• **Exercise prompt**: Pictures do not belong in the copy; restate the records below word for word.

• **Extracted records**:
::::
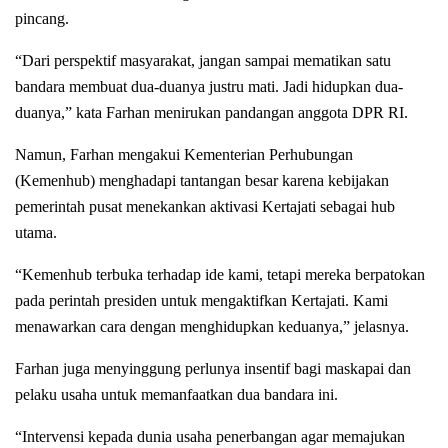
pincang.
“Dari perspektif masyarakat, jangan sampai mematikan satu
bandara membuat dua-duanya justru mati. Jadi hidupkan dua-
duanya,” kata Farhan menirukan pandangan anggota DPR RI.
Namun, Farhan mengakui Kementerian Perhubungan
(Kemenhub) menghadapi tantangan besar karena kebijakan
pemerintah pusat menekankan aktivasi Kertajati sebagai hub
utama.
“Kemenhub terbuka terhadap ide kami, tetapi mereka berpatokan
pada perintah presiden untuk mengaktifkan Kertajati. Kami
menawarkan cara dengan menghidupkan keduanya,” jelasnya.
Farhan juga menyinggung perlunya insentif bagi maskapai dan
pelaku usaha untuk memanfaatkan dua bandara ini.
“Intervensi kepada dunia usaha penerbangan agar memajukan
::::
• **Answer**:
pincang.
“Dari perspektif masyarakat, jangan sampai mematikan satu
bandara membuat dua-duanya justru mati. Jadi hidupkan dua-
duanya,” kata Farhan menirukan pandangan anggota DPR RI.
Namun, Farhan mengakui Kementerian Perhubungan
(Kemenhub) menghadapi tantangan besar karena kebijakan
pemerintah pusat menekankan aktivasi Kertajati sebagai hub
utama.
“Kemenhub terbuka terhadap ide kami, tetapi mereka berpatokan
pada perintah presiden untuk mengaktifkan Kertajati. Kami
menawarkan cara dengan menghidupkan keduanya,” jelasnya.
Farhan juga menyinggung perlunya insentif bagi maskapai dan
pelaku usaha untuk memanfaatkan dua bandara ini.
“Intervensi kepada dunia usaha penerbangan agar memajukan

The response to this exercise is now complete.